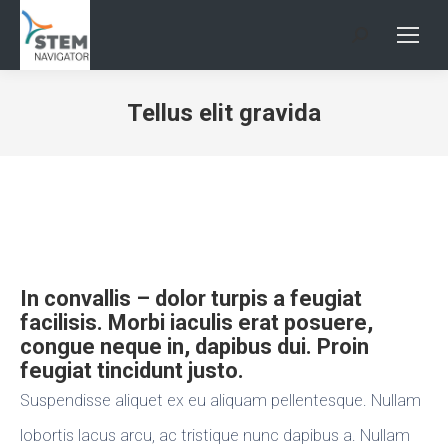
Search:
Tellus elit gravida
In convallis – dolor turpis a feugiat
facilisis. Morbi iaculis erat posuere,
congue neque in, dapibus dui. Proin
feugiat tincidunt justo.
Suspendisse aliquet ex eu aliquam pellentesque. Nullam
lobortis lacus arcu, ac tristique nunc dapibus a. Nullam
━━━━
For the word "Nullam", return every line of the records that holds it.

Suspendisse aliquet ex eu aliquam pellentesque. Nullam
lobortis lacus arcu, ac tristique nunc dapibus a. Nullam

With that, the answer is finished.